[TASK TO CARRY OUT] Give the entries again exactly. Skip the pictures.
#### EXERCISE INPUTS
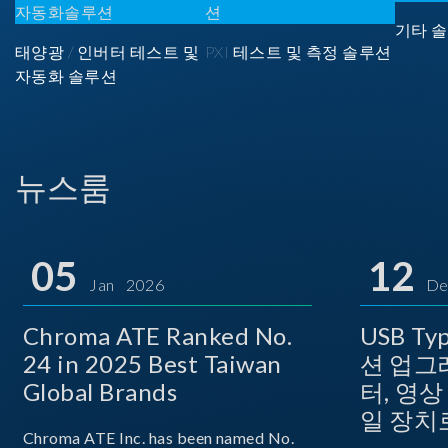
기타 솔
태양광 / 인버터 테스트 및
PXI 테스트 및 측정 솔루션
자동화 솔루션
뉴스룸
05
12
Jan 2026
De
Chroma ATE Ranked No.
USB T
24 in 2025 Best Taiwan
션 업그
Global Brands
터, 영
일 장치
Chroma ATE Inc. has been named No.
########
[ANSWER BOX]
기타 솔
태양광 / 인버터 테스트 및
PXI 테스트 및 측정 솔루션
자동화 솔루션
뉴스룸
05
12
Jan 2026
De
Chroma ATE Ranked No.
USB T
24 in 2025 Best Taiwan
션 업그
Global Brands
터, 영
일 장치
Chroma ATE Inc. has been named No.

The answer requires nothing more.